I've been looking into some of the WYSIWYG editors (TinyMCE, FCKEditor, etc.) and they all seem to offer a lot of options.

However, one vital feature that seems to lack is a simple "add custom html" option which would allow the user to input any of these embed-snippets you find all around the web these days, for example a youtube video. This is different than a "edit html/source" feature as that requires actual knowledge of html and there is the risk of the user writing invalid code.

Another issue that I couldn't find much about is the output html. How would I make sure that this output causes no security invulnerabilities? Even when the user has the ability to add his own html?

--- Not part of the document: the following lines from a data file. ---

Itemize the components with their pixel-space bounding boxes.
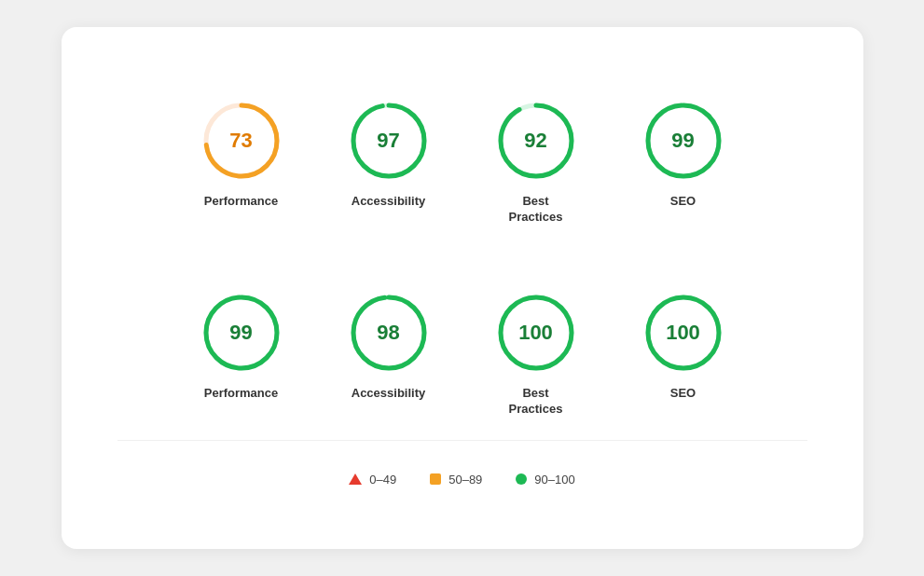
score-item-r2-performance: 99 Performance — [190, 291, 293, 402]
circle-r2-bestpractices: 100 — [494, 291, 578, 375]
score-label-r2-bestpractices: BestPractices — [509, 386, 563, 418]
score-label-r1-seo: SEO — [670, 194, 696, 210]
circle-r1-bestpractices: 92 — [494, 99, 578, 183]
score-value-r1-bestpractices: 92 — [524, 129, 546, 153]
score-value-r1-seo: 99 — [671, 129, 694, 153]
main-card: 73 Performance 97 Accessibility 92 BestP… — [62, 27, 863, 549]
score-value-r2-performance: 99 — [229, 321, 252, 345]
score-item-r2-seo: 100 SEO — [632, 291, 735, 402]
legend-orange-icon — [430, 473, 441, 485]
score-row-row2: 99 Performance 98 Accessibility 100 Best… — [190, 291, 735, 418]
legend-red-label: 0–49 — [369, 473, 396, 487]
legend-green-label: 90–100 — [534, 473, 574, 487]
score-label-r1-performance: Performance — [204, 194, 278, 210]
legend-orange-label: 50–89 — [448, 473, 482, 487]
circle-r1-performance: 73 — [200, 99, 283, 183]
score-item-r1-accessibility: 97 Accessibility — [338, 99, 440, 210]
score-item-r1-performance: 73 Performance — [190, 99, 293, 210]
legend-red-icon — [349, 473, 362, 485]
score-label-r2-performance: Performance — [204, 386, 278, 402]
circle-r1-accessibility: 97 — [347, 99, 431, 183]
score-item-r1-seo: 99 SEO — [632, 99, 735, 210]
score-label-r1-bestpractices: BestPractices — [509, 194, 563, 226]
legend-item-green: 90–100 — [516, 473, 574, 487]
score-row-row1: 73 Performance 97 Accessibility 92 BestP… — [190, 99, 735, 226]
score-value-r2-seo: 100 — [666, 321, 700, 345]
score-item-r2-bestpractices: 100 BestPractices — [485, 291, 587, 418]
scores-container: 73 Performance 97 Accessibility 92 BestP… — [117, 99, 807, 418]
circle-r2-seo: 100 — [641, 291, 725, 375]
score-item-r2-accessibility: 98 Accessibility — [338, 291, 440, 402]
score-label-r1-accessibility: Accessibility — [352, 194, 426, 210]
score-label-r2-seo: SEO — [670, 386, 696, 402]
legend-item-orange: 50–89 — [430, 473, 482, 487]
legend-green-icon — [516, 473, 527, 485]
score-value-r1-performance: 73 — [229, 129, 252, 153]
divider — [117, 440, 807, 441]
score-item-r1-bestpractices: 92 BestPractices — [485, 99, 587, 226]
score-label-r2-accessibility: Accessibility — [352, 386, 426, 402]
score-value-r2-accessibility: 98 — [377, 321, 399, 345]
circle-r2-accessibility: 98 — [347, 291, 431, 375]
legend: 0–49 50–89 90–100 — [349, 473, 574, 487]
legend-item-red: 0–49 — [349, 473, 396, 487]
circle-r2-performance: 99 — [200, 291, 283, 375]
circle-r1-seo: 99 — [641, 99, 725, 183]
score-value-r1-accessibility: 97 — [377, 129, 399, 153]
score-value-r2-bestpractices: 100 — [518, 321, 553, 345]
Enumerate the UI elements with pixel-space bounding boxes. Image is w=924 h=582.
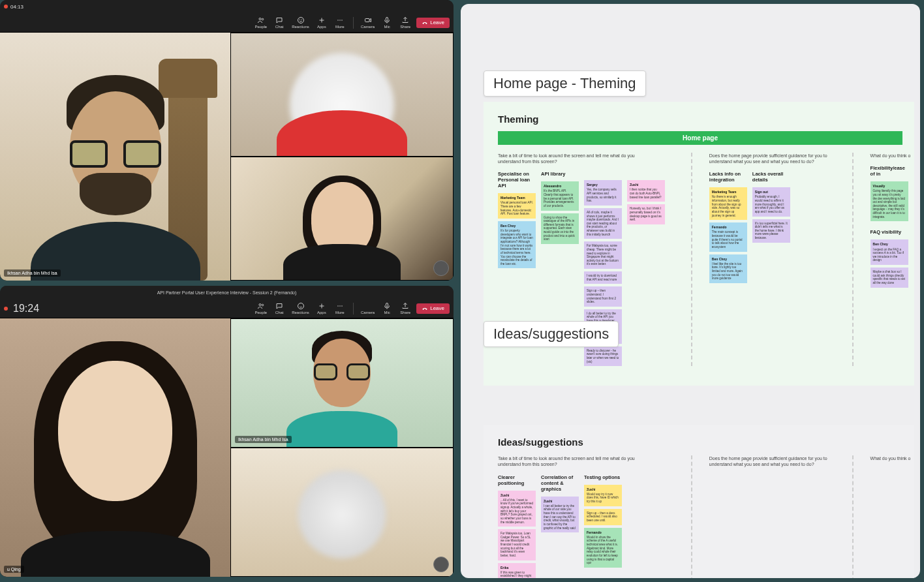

So, basically, is there an open source WYSIWYG editor which covers these 2 features?

+1  A: 

FCKEditor achieves this via plugins. e.g. http://sourceforge.net/projects/youtubepluginfo/

Martin Smith
The YouTube embed was just an example, I'm looking for a feature which allows the user to embed any html snipper. This would work for youtube videos, vimeo, but also google gadgets, etc. Any service that offers embedding html snippets.
Tom
Ah right, I'm pretty sure this would be very easy to do as a plugin as well but then you'd have to worry about the security stuff as you say. I'm not really sure what your threat model is. If this is a public website then it will still be possible for people to inject arbitrary HTML into the request submitted to the server regardless of what functionality you expose in the WYSIWYG editor.
Martin Smith
Yeah, the output will be checked server-side. I am amazed though that such html snippet feature doesn't exist by default. I think the problem lies in the visual positioning of the html result. Eg. if you embed a youtube video, how are you going to position it without knowledge of html?
Tom
@Tom I think the reason why "insert HTML snippet" doesn't exist is that it's a one-way street only: Once the HTML is injected, there's no way to select that injected snippet and edit it again. Plus, the danger of injecting invalid HTML is *huge*. If you force people to open the source code view and make their edits there, they are at least likely to know what they're doing.
Pekka
Martin Smith
That plugin seems outdated as the project seems to have evoled in CKEditor. I'm going to see if there are any more suggestions and if not will give such plugin a try.
Tom
+1  A: 

For the first part, you either have the "view source" view of the editor or, if that is too complex, I'm pretty sure such plugins already exist for all major editors. If they don't, building a "insert arbitrary HTML" plugin should be easy to implement by tweaking another simple plug-in like the youTube one linked to in Martin's answer.

The second part - sanitizing the incoming HTML - is impossible to achieve in the WYSIWYG editor itself, because it acts solely on the client side, and fills content into a form input that could be manipulated anyway, even though you turn off the "custom HTML" function in the editor.

Therefore, the sanitizing of the HTML needs to take place on server side. If you can use PHP, a tool that looks very good to me from the outside - I haven't worked with it but plan to in the near future - is HTML Purifier. It claims to produce reliable HTML with minimum hassle.

Pekka
Thanks for mentioning HTML Purifier, seems good.